A startup team based in Ireland that includes some ex-musicians and fans of the potential inherent in augmented reality is building a company to essentially prove what Shakespeare wrote about all the world being a stage.
Firstage is the name of the company. Its app, currently in beta but available to download now on iOS and Android, lets musicians broadcast a kind of mini-gig, well, pretty much anywhere.
To do that, Firstage has been recording artists performing in front of a green screen. Users download the company’s app and print out a “stage” in the form of a small card that carries that company’s signature letter “F.” Hold the smartphone up to that, and presto — it looks like the musicians, albeit in miniature form, are right there playing just for you.
In tandem with the app-based virtual performance, the company has also been teaming up with places and events around its hometown of Dublin (think coffee shops and festivals) to offer performances for fans only viewable at a specific venue — or on a specific product’s packaging.

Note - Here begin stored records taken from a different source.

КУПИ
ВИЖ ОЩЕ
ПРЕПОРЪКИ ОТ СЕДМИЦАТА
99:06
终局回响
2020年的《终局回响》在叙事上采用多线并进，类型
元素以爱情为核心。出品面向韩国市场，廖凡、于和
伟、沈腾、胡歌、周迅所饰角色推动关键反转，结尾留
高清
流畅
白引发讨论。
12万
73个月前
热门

Says co-founder Neil Harrison, himself a former musician, Firstage isn’t meant to be a replacement — nor does the company have any illusions it ever could replace — acts needing to hit the road to get in front of fans. What it represents, instead, is one more way to reach fans where they are, and one more source of potential revenue at a time when… well, who really needs to be reminded anymore how comprehensively things have changed when it comes to making money in the music business?

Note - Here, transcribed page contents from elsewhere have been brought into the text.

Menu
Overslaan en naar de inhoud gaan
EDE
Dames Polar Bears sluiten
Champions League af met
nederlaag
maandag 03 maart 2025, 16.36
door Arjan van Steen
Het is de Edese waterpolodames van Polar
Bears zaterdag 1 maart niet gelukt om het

Harrison, formerly a vocalist for the band Beat Antenna, met Firstage co-founder Keith Lawler (a former drummer for the band giveamanakick) while working at the Saatchi & Saatchi advertising agency in Dubai. Their marketing work, plus seeing first-hand how tough it is for a working musician to make a living, convinced them to try to build something together.
Harrison and Lawler don’t perform themselves anymore (“This is keeping us away from the leather trousers in our wardrobes). But they’re still close enough to the musician’s life that it meant something to them to try to improve it.